To this end, we have been analysing data from the European Social Survey (ESS) 2008 – a cross-sectional multi-country survey designed to capture the attitudes, beliefs and behaviours of Europeans in over 30 countries. The ESS 2008 collects data on household income, subjective health status, age, employment status, and perceived ability to access health care services if the need should arise. Using multinomial logistic regressions, we estimate the odds of an individual who feels that they are unable to access care also reporting that they are poor, sick, elderly or unemployed.
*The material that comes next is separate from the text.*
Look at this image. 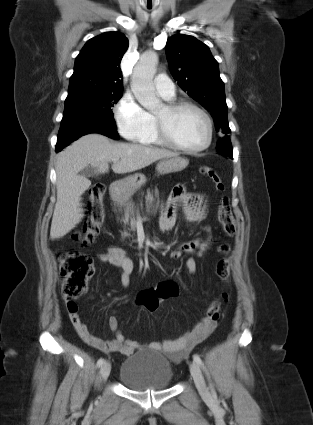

Across Europe, we have found that individuals who report it being “very difficult to get by” on their current income are much more likely to also feel that it would be very difficult for them to be able to access care if they needed it in the next 12 months, regardless of model specification.  In one model specification, individuals in the poorest income decile were estimated to be 4.5 times as likely (p<0.001) as individuals in the wealthiest income decile to feel as though their ability to access care if needed would be highly unlikely, as opposed to highly likely. Individuals who reported their health to be very bad were also significantly more likely to be very worried about health care access. Using an alternative model specification, we have identified and ranked countries including Cyprus, Portugal, and Croatia as having statistically significant likelihoods of a positive association between poverty and inability to access care. 

This research is currently on-going. Despite commitments to reduce inequalities in access, we are finding that the poorest and sickest individuals in Europe are still the most likely to feel that they would not be able to access care they need. This is of great concern for those designing health care policies and highlights the need to focus on providing access to care for all individuals regardless of ability to pay, health status, age or employment.